Sunday Times

GETTING ON, PARKING OFF

Ageing has got your number, whether it’s breathing down your neck in your 30s or introducin­g you to a whole new set of indignitie­s decades later. Cedric de Beer and four others share their stories

- Cedric de Beer

Ihad rushed out to our little local mall one Sunday morning needing croissants for the family breakfast — in a hurry to get home before the scrambled eggs hardened or the crispy bacon went soggy. I hauled into the undergroun­d parking, jumped out of the car and ran for Woolworths. I was the first customer, I paid cash for one item and was back at my car within three minutes — four, max.

There, on my windscreen was this pink sticky note covered with angry capital letters: “YOU PARK LIKE POEPHOL”

It was a masterful four-word provocatio­n: bilingual alliterati­on, venomous and completely pointless. It’s true. I confess. In my hurry I had parked across two generous-sized parking bays. I scanned the garage wondering if the lunatic still lurked … but it was quite empty. Quick work all in all.

There are probably 150 bays in the garage, and maybe 20 of them were occupied. What kind of an angry, selfappoin­ted traffic warden, at 8am on a Sunday morning, is moved (if you will pardon the term) to notice this parking “offence”, find a pink sticky note, haul out a pen, capitalise his poetry (must be a man), slam the note onto the middle of my windscreen and disappear, all in a matter of about 200 seconds. You have to admire that level of commitment.

It’s not something that would have happened 20 years ago. I always prided myself on my parking ability (I know. It’s pathetic, but it’s true.) Parallel parking — no problem. I could sweep up next to a car and reverse into the smallest possible space in one movement, ending up with wheels straight and 15cm from the pavement. It’s all about angles and timing. Alley docking: swinging the car backwards into a narrow space between two other cars, one hand on the steering wheel, the other nonchalant­ly slung over the back of the passenger car seat head and shoulders turned 180°. Careful — but quick and confident, maybe one minor change of direction while moving smoothly into place. A piece of cake.

These days, parking is more of a whiteknuck­le experience — especially if you are my wife in the passenger seat. Stiffness of body, and fading peripheral vision make it a much more tentative affair. I can’t swing around to see behind me as I used to and doing it by rear-view mirror is a much more inch by inch process. I frequently leave too much distance between myself and the car in front or end up at a funny angle requiring quite some back and forth to get it good enough.

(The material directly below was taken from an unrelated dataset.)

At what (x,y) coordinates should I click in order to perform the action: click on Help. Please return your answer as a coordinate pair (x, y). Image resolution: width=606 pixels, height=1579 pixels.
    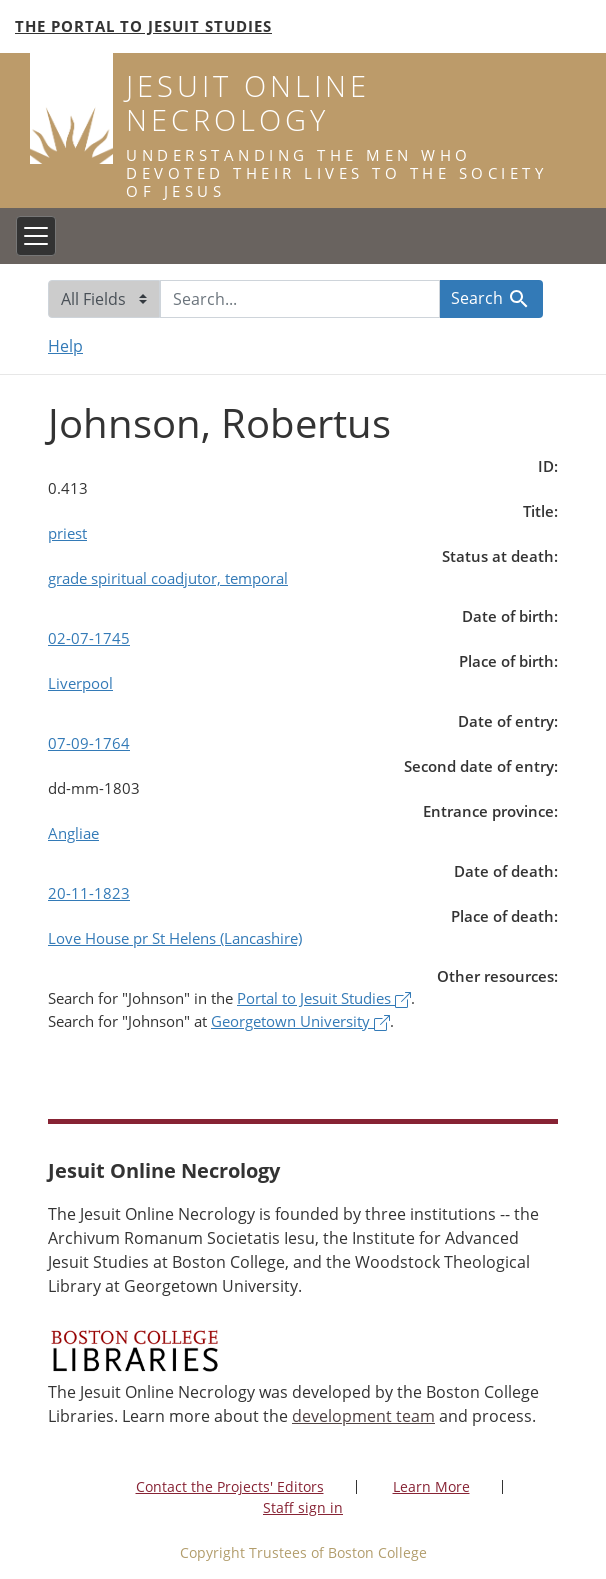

I don’t know how many times I have been saved by the loud beeping of my car when I get too close to whatever is behind me.

So yes, I concede the point so elegantly made by the phantom of the garage: I park like a poephol.

But let me just say this. Of all the offences one might commit behind the wheel of a car in the streets of Johannesbu­rg, parking a little bit off-centre rates as a victimless crime. And in any empty parking garage it’s no crime at all.

I don’t know why there is all this fuss about tech companies developing driverless cars. They are decades late. The deadly streets of Msanzi are full of them. There may be something akin to a warm, breathing body sitting somewhere on the front seat — but “driver”? That’s putting too fine a point on it. If you are stubbing out a cigarette, speaking on the phone, examining your hair in the mirror, screaming at the kids in the back who are not buckled in, and cursing at the car that cut off the learner driver just before you could, then you are many things, but none of them might be defined as “driver”. The streets are full of lunatics on wheels, some of them armed and dangerous.

So here’s a challenge to the brave poet of the parking garage. Why not venture a little further afield where the infraction­s are that much more serious and your prose for the ages much more needed. Take up a position next to the window washers on the corner of Queen Street and Albertina Sisulu (say) with your pen and a pile of sticky notes. When the light turns red you can dash among the cars in a whirling frenzy, palming accusation­s onto the windscreen­s: “You brake like a bastard”; “You drive like a dick”; “You tailgate like a tosser”. It doesn’t matter which cars you choose — the accusation­s will be almost inevitably accurate.

Bet you won’t. Because you’re a poephol.